• Exercise prompt: The required result is one figure, the count of lines below with the string "unserer" in them.

Dataset entries
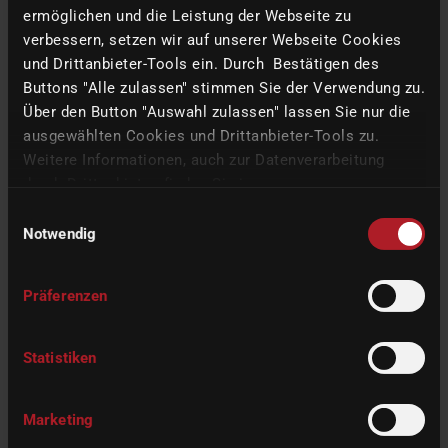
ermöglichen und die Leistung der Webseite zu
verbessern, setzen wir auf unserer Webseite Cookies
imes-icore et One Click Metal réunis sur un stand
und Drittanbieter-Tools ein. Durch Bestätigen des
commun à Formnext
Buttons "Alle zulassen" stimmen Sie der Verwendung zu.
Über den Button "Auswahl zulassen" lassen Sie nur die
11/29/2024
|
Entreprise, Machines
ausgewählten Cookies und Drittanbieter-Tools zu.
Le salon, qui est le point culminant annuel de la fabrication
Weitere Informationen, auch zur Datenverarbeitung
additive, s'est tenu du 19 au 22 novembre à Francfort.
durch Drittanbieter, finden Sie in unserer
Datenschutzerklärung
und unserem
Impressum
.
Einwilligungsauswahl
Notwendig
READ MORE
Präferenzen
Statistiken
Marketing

==

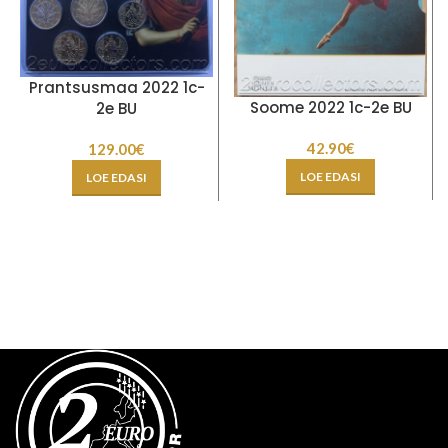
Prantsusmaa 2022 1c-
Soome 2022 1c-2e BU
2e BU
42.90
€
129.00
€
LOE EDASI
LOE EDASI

• Result of this exercise: 2